**Collected data entries:**
Segment Open
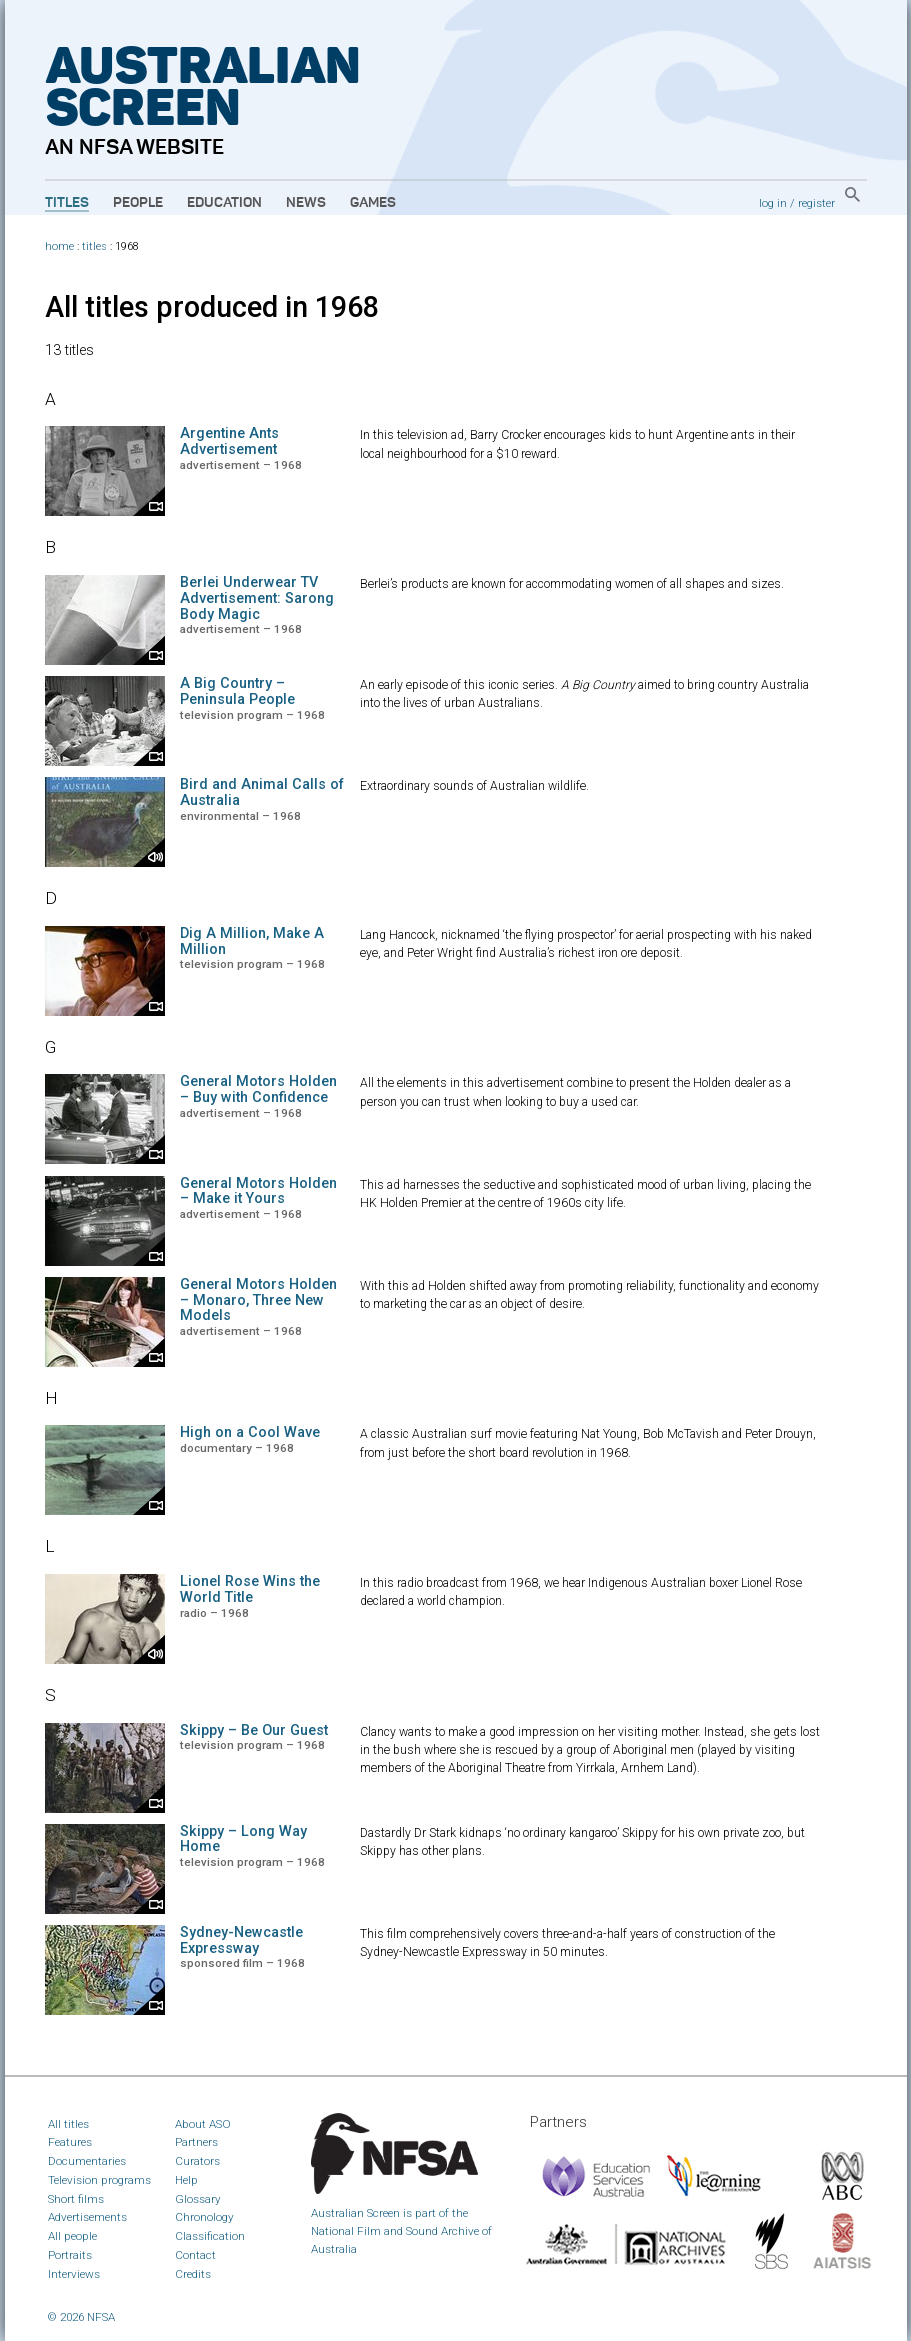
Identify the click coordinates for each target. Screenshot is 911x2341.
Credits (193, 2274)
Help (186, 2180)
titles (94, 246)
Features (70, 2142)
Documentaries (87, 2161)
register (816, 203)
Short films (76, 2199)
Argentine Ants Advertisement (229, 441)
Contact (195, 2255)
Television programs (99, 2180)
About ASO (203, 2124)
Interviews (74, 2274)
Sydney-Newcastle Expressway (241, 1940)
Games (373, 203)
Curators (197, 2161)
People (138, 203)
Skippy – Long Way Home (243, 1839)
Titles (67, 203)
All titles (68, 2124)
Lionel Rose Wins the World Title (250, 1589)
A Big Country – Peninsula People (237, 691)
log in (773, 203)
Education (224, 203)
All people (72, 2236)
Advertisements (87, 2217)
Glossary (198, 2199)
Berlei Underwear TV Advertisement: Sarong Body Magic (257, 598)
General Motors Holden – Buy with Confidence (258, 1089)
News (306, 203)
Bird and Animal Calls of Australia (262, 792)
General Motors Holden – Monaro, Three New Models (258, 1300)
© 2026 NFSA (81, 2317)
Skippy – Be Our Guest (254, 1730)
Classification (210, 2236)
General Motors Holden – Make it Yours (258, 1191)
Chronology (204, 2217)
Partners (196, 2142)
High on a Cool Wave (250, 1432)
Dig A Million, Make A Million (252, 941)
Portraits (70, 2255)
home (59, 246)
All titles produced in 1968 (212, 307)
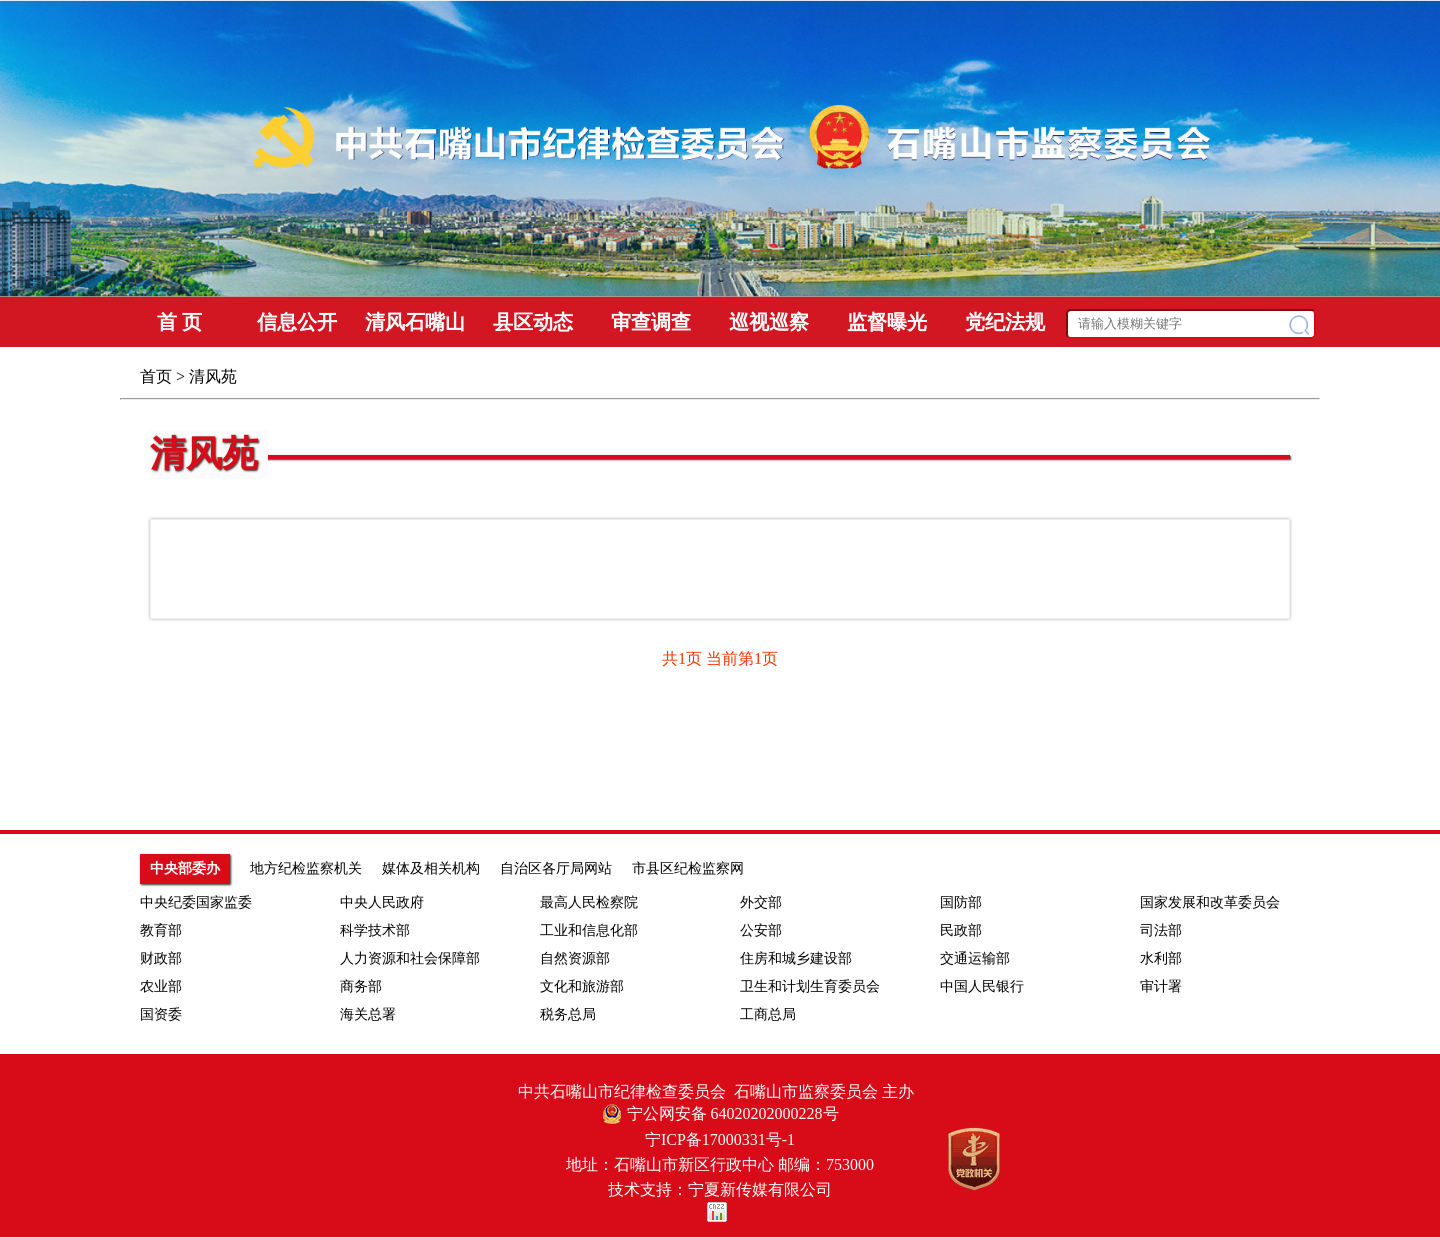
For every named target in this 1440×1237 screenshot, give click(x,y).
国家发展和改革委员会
Segment Closed
**THE PROBLEM:** With "Motors" as the search word, count the matching lines in the records and give the number alone.

**RESPONSE TO THIS TASK:** 3